Exercise prompt: Give the number of lines in this listing that contain the word "Published", and nothing else.

Supplied records:
....................

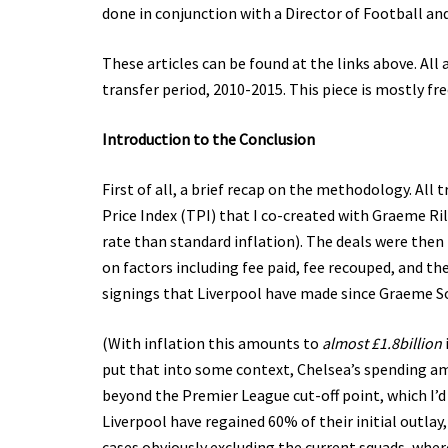
done in conjunction with a Director of Football a
These articles can be found at the links above. All 
transfer period, 2010-2015. This piece is mostly fre
Introduction to the Conclusion
First of all, a brief recap on the methodology. All
Price Index (TPI) that I co-created with Graeme Rile
rate than standard inflation). The deals were then 
on factors including fee paid, fee recouped, and th
signings that Liverpool have made since Graeme S
(With inflation this amounts to
almost £1.8billion
put that into some context, Chelsea’s spending amou
beyond the Premier League cut-off point, which I’d 
Liverpool have regained 60% of their initial outlay
cases obviously excluding the current squads, whe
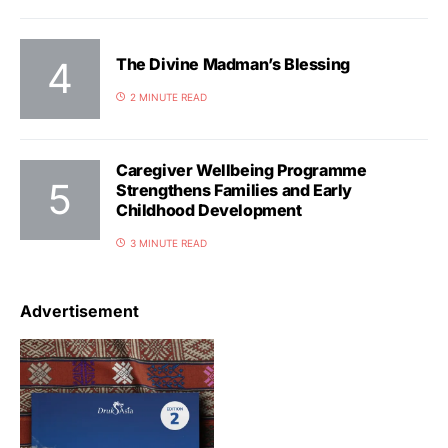
The Divine Madman’s Blessing
2 MINUTE READ
Caregiver Wellbeing Programme
Strengthens Families and Early
Childhood Development
3 MINUTE READ
Advertisement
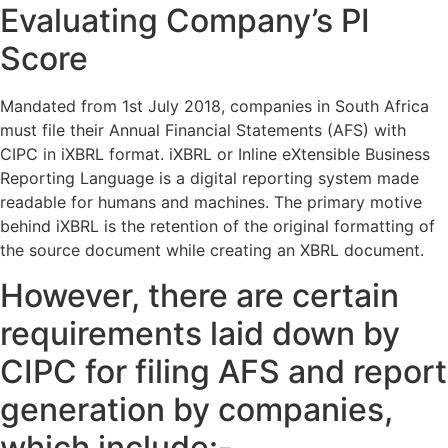
Evaluating Company’s PI
Score
Mandated from 1st July 2018, companies in South Africa
must file their Annual Financial Statements (AFS) with
CIPC in iXBRL format. iXBRL or Inline eXtensible Business
Reporting Language is a digital reporting system made
readable for humans and machines. The primary motive
behind iXBRL is the retention of the original formatting of
the source document while creating an XBRL document.
However, there are certain
requirements laid down by
CIPC for filing AFS and report
generation by companies,
which include:-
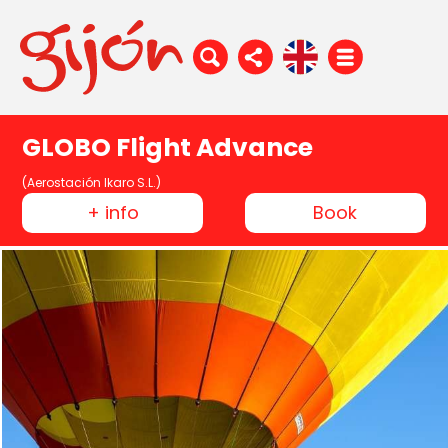
GLOBO Flight Advance
(Aerostación Ikaro S.L.)
+ info
Book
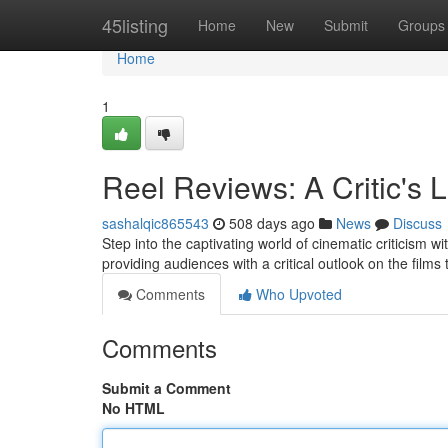
Home
45listing
Home
New
Submit
Groups
Home
1
Reel Reviews: A Critic's 
sashalqic865543
508 days ago
News
Discuss
Step into the captivating world of cinematic criticism 
providing audiences with a critical outlook on the film
Comments
Who Upvoted
Comments
Submit a Comment
No HTML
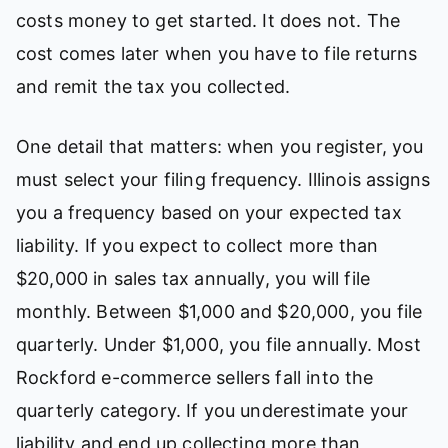
costs money to get started. It does not. The
cost comes later when you have to file returns
and remit the tax you collected.
One detail that matters: when you register, you
must select your filing frequency. Illinois assigns
you a frequency based on your expected tax
liability. If you expect to collect more than
$20,000 in sales tax annually, you will file
monthly. Between $1,000 and $20,000, you file
quarterly. Under $1,000, you file annually. Most
Rockford e-commerce sellers fall into the
quarterly category. If you underestimate your
liability and end up collecting more than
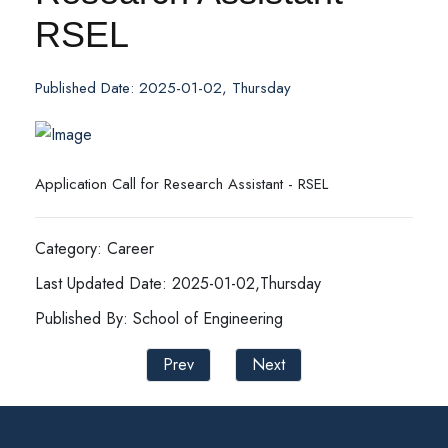
RSEL
Published Date: 2025-01-02, Thursday
Application Call for Research Assistant - RSEL
Category: Career
Last Updated Date: 2025-01-02,Thursday
Published By: School of Engineering
Prev
Next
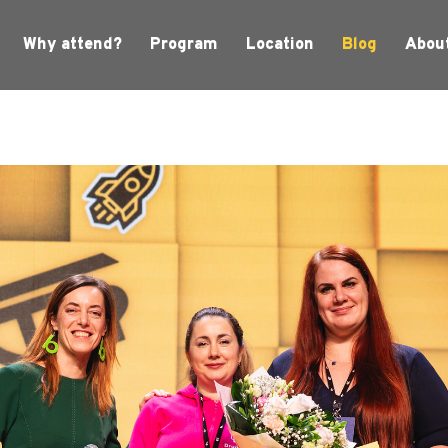
Why attend?
Program
Location
Blog
Abou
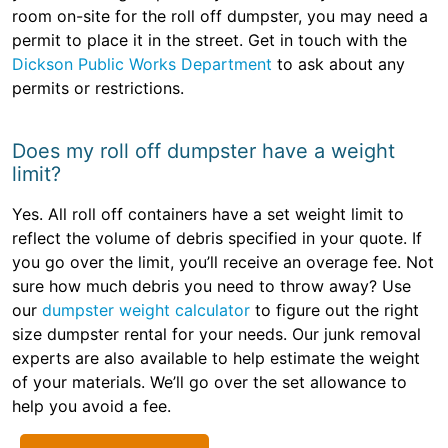
room on-site for the roll off dumpster, you may need a
permit to place it in the street. Get in touch with the
Dickson Public Works Department
to ask about any
permits or restrictions.
Does my roll off dumpster have a weight
limit?
Yes. All roll off containers have a set weight limit to
reflect the volume of debris specified in your quote. If
you go over the limit, you’ll receive an overage fee. Not
sure how much debris you need to throw away? Use
our
dumpster weight calculator
to figure out the right
size dumpster rental for your needs. Our junk removal
experts are also available to help estimate the weight
of your materials. We’ll go over the set allowance to
help you avoid a fee.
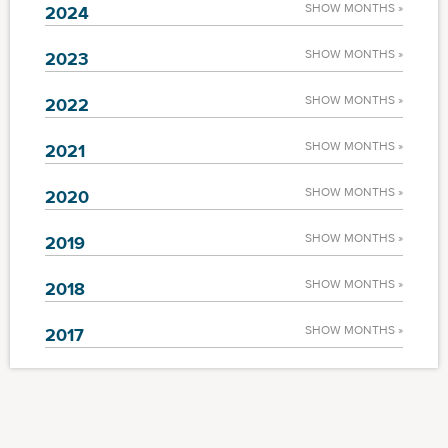
SHOW MONTHS »
2024
SHOW MONTHS »
2023
SHOW MONTHS »
2022
SHOW MONTHS »
2021
SHOW MONTHS »
2020
SHOW MONTHS »
2019
SHOW MONTHS »
2018
SHOW MONTHS »
2017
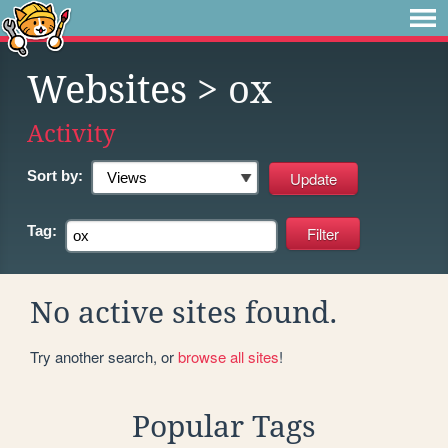
Websites
> ox
Activity
Sort by:
Tag:
No active sites found.
Try another search, or
browse all sites
!
Popular Tags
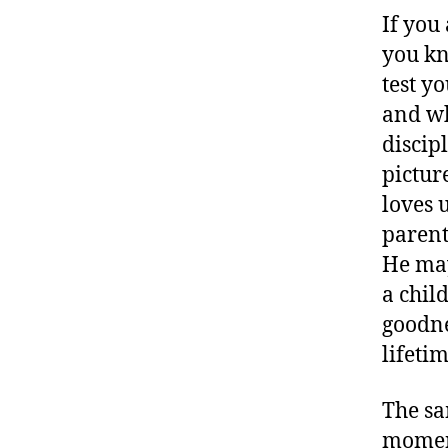
If you
you kn
test y
and wh
discip
pictur
loves u
parent
He may
a chil
goodne
lifetim
The sa
moment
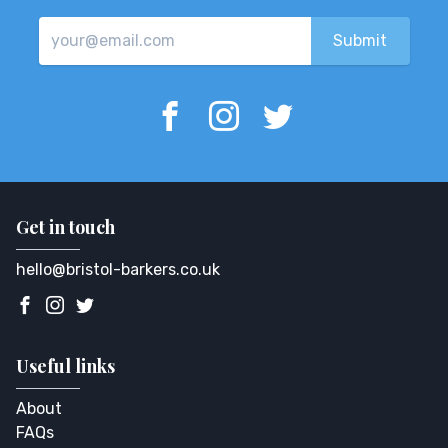
Get in touch
hello@bristol-barkers.co.uk
Useful links
About
FAQs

....................

Written solution: 2